I will not comment on this case, but the sentence quoted above brings to mind what Venneman et al noted in the Journal of Medical Ethics (2008, 34: 2−6) on the role of semantics in relation to DNR orders, with the title of their piece encapsulating the tension between two ways of considering the same issue: “‘Allow natural death” versus “do not resuscitate”: Three words that can change a life.’ Venneman et al suggest that “family members often misunderstand a DNR order as giving permission to terminate a loved one’s life, leading to conflict and often resulting in unnecessary suffering by the patient.” They could have a point. After all, ‘allowing a natural death’ (AND) might seem less emotive than DNR, at least to patients and their families. Health professionals, however, might consider AND to be freighted with more ambiguity than DNR. 

Yet quibbling about the relative merits of AND and DNR is perhaps getting a bit ahead of ourselves, given the findings of a recent Irish study, namely that “a substantial proportion of hospital doctors surveyed demonstrated an incomplete understanding of DNRs and their clinical operation”. Thus, O’Reilly et al reported on doctors’ attitudes towards the introduction and clinical operation of DNRs in Ireland in the Irish Journal of Medical Science (online 16 May 2017). Their cross-sectional, questionnaire-based survey of 103 doctors at Cork teaching hospitals found that 35 per cent “of all doctors surveyed demonstrated an incorrect understanding of a DNR” and although around 46 per cent of all doctors considered themselves sufficiently clinically knowledgeable to draft a DNR, almost half of this group selected the wrong definition of a DNR from three separate options. So there is clearly a need for domestic guidelines on DNRs to be introduced, a view endorsed by 93.2 per cent of the doctors surveyed.

In the UK, when Mockford et al reviewed ‘do not attempt cardiopulmonary resuscitation’ (DNACPR) orders in the journal Resuscitation (2015, 88: 99−113) they observed: “Several recent high-profile cases in the media highlight evidence of inconsistency and poor implementation across National Health Service (NHS) Trusts in the United Kingdom. A review of current policy and practice is therefore required.”
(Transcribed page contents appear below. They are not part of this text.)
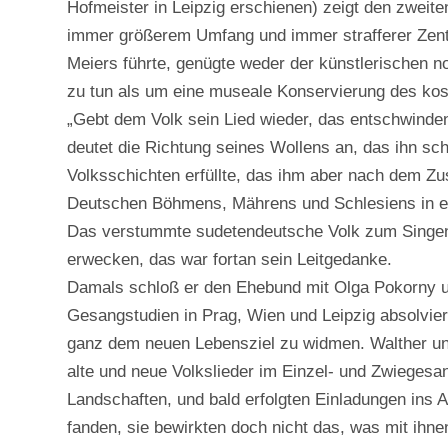
Hofmeister in Leipzig erschienen) zeigt den zweit
immer größerem Umfang und immer strafferer Zentr
Meiers führte, genügte weder der künstlerischen 
zu tun als um eine museale Konservierung des kos
„Gebt dem Volk sein Lied wieder, das entschwinde
deutet die Richtung seines Wollens an, das ihn sc
Volksschichten erfüllte, das ihm aber nach dem 
Deutschen Böhmens, Mährens und Schlesiens in ein
Das verstummte sudetendeutsche Volk zum Singen
erwecken, das war fortan sein Leitgedanke.
Damals schloß er den Ehebund mit Olga Pokorny und
Gesangstudien in Prag, Wien und Leipzig absolviert
ganz dem neuen Lebensziel zu widmen. Walther u
alte und neue Volkslieder im Einzel- und Zwieges
Landschaften, und bald erfolgten Einladungen ins 
fanden, sie bewirkten doch nicht das, was mit ihn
My dad was fortunate to be mentally competent until the end and he was able to make clear his intentions in relation to a DNR order, but what about the challenge for physicians of determining the best interests of those patients without a voice for whatever reason? This was addressed by Armstrong et al, who considered Life and death decisions for incompetent patients: Determining best interests — the Irish perspective in Acta Paediatrica (2011, 100: 519−523). In a survey of fourth-year medical students, consultants and trainees in neonatology, paediatrics and obstetrics, they were questioned on scenarios involving a two-month-old, a seven-year-old and an 80-year-old. The study concluded that “the best interest principle is applied differently, more so at the beginning of life”.

This seems a sensible approach. To attempt resuscitation on, say, a 90-year-old with heart failure or a terminally ill cancer patient is not only against the best interests of the patient, it inflicts an undignified death on them. The late Leonard Cohen observed in song that “we’re only passing through”, yet to many, death seems an outrage and life should be prolonged at all — including agonising, if need be — costs. A significant number of this group profess religious views, many of which coalesce around the notion that only a being named God can take a life. But religion is man-made and when the time comes, I’ll take my chances with a man-made DNR.

  1. Paul O Reilly on June 28, 2017 at 12:17 pm

    What a very informative article on an increasingly topical subject matter both here in Ireland and abroad. With an ageing population “End of Life” matters clearly trouble both healthcare professionals and families alike.

    Written with humour and great sensitivity in equal measure.

    Look forward to similar articles in the future.